With four supercritical units, DTE Energy’s Monroe Power Plant (Figure 3) has a capacity of 3,100 MW, making it one of America’s largest coal-fired stations. To minimize fuel costs and plant emissions of SO2, Monroe blends PRB coal with Central Appalachian coals and mid- and low-sulfur eastern coal. The PRB coal represents about 60% to 70% of each unit’s feed. Three of the four units are equipped with selective catalytic control systems that remove almost all of the SO2 in their flue gas by converting it to SO3.

3.    DTE Energy’s Monroe Power Plant burns an optimized blend of PRB and Central Appalachian bituminous coals. Courtesy: DTE Energy

Several tools are used as part of a formal plant program to optimize the blending of fuels and the burning of the resulting feed. They include a digital fuel tracking system (DFTS), on-line analyzers of fuel quality, swirl-stabilized burners, and extensive pulverizer testing and combustion modeling.

In Monroe’s experience, when a unit is fed different fuels or fuel blends it is critical that its operators know what combustion parameters to adjust to compensate for the shift. Well-trained operators are essential to reducing slagging in the boiler. Accordingly, it’s also very important that the information on which they base operating decisions comes from well-maintained and calibrated instruments.

The System’s Eyes and Ears

The key adjuncts of Monroe’s DFTS are the on-line fuel quality analyzers. They monitor, in real time, the ash and moisture content, heating value, and base/acid and calcium/iron ratios of the four fuel feeds. A separate X-ray fluorescence analyzer and modeling program determines the optimal combustion parameters for each unit. Data is taken every 90 seconds and made available to shift supervisors, operators, and engineers. All have been trained to evaluate the complex outputs of the analyzer and modeling program.

Thanks to the DFTS, Monroe’s operators know exactly the quality of the fuel being burned. The system also tracks the quantity and quality of as-received coals stored in silos, and how much will be available for each of the next three hours of operation. The DFTS also monitors the following pulverizer parameters once a day:

  • Power consumption
  • Outlet temperatures
  • Fuel loading, in kilopounds per hour
  • Differential pressure

Besides monitoring the pulverizers, the system also keeps track of the following combustion variables for each unit:

  • Furnace exit gas temperature
  • Air heater outlet temperature
  • Electrostatic precipitator inlet temperature
  • O2 level at the economizer outlet

For each of these variables, plant management sets a limit and instructs operators not to exceed it.
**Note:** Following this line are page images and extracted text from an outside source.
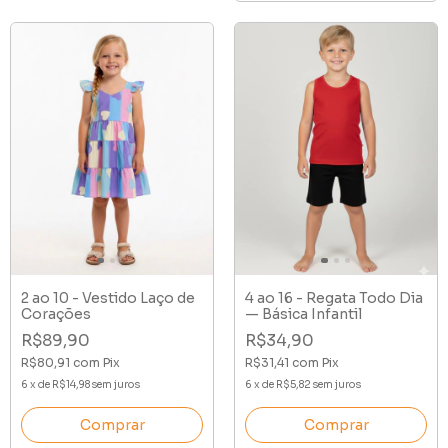
2 ao 10 - Vestido Laço de
4 ao 16 - Regata Todo Dia
Corações
— Básica Infantil
R$89,90
R$34,90
R$80,91
com
Pix
R$31,41
com
Pix
6
x
de
R$14,98
sem juros
6
x
de
R$5,82
sem juros
Comprar
Comprar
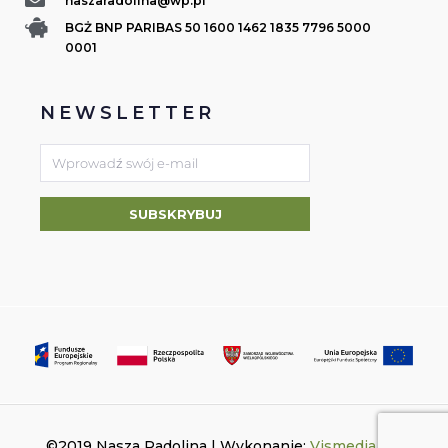
naszaradolina@wp.pl
BGŻ BNP PARIBAS 50 1600 1462 1835 7796 5000
0001
NEWSLETTER
SUBSKRYBUJ
©2019
Nasza Radolina | Wykonanie:
Vismedia s.c.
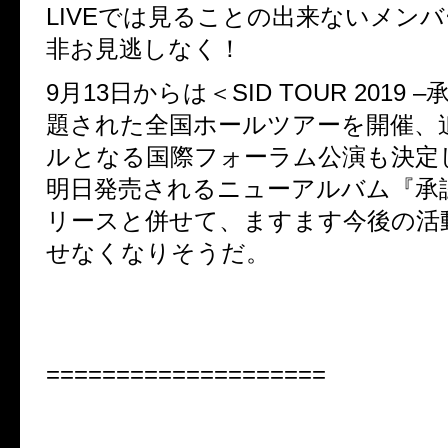
LIVEでは見ることの出来ないメン
非お見逃しなく！
9月13日からは＜SID TOUR 2019 
題された全国ホールツアーを開催、
ルとなる国際フォーラム公演も決定
明日発売されるニューアルバム『承
リースと併せて、ますます今後の活
せなくなりそうだ。
====================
That’s because heat transfer within the boiler, its cleanliness, the position of the fireball within it, fuel quality, and the performance of the pulverizer and air heater all affect unit performance.

Environmental and Bottom-line Benefits

The formal fuel blending and combustion optimization program at Monroe Power Plant has enabled operators to maximize the percentage of PRB coal in fuel feeds and thereby minimize unit SO2 emissions. Another positive result of using the DFTS and other parts of the program has been fewer boiler upsets and unit derates caused by blending. Less slagging has meant fewer outages and a reduction in the need for sootblowing as well.

As mentioned earlier, the role of instrumentation in providing dependable, actionable information to control room operators cannot be overemphasized. For this reason, it’s critical that operators’ training on the proper use of the DFTS be ongoing, rather than a one-time event.

—This item is based on a presentation by Kerry R. Mclenon, a shift supervisor at DTE Energy’s Monroe Power Plant, at the 2007 ELECTRIC POWER Conference and Exhibition.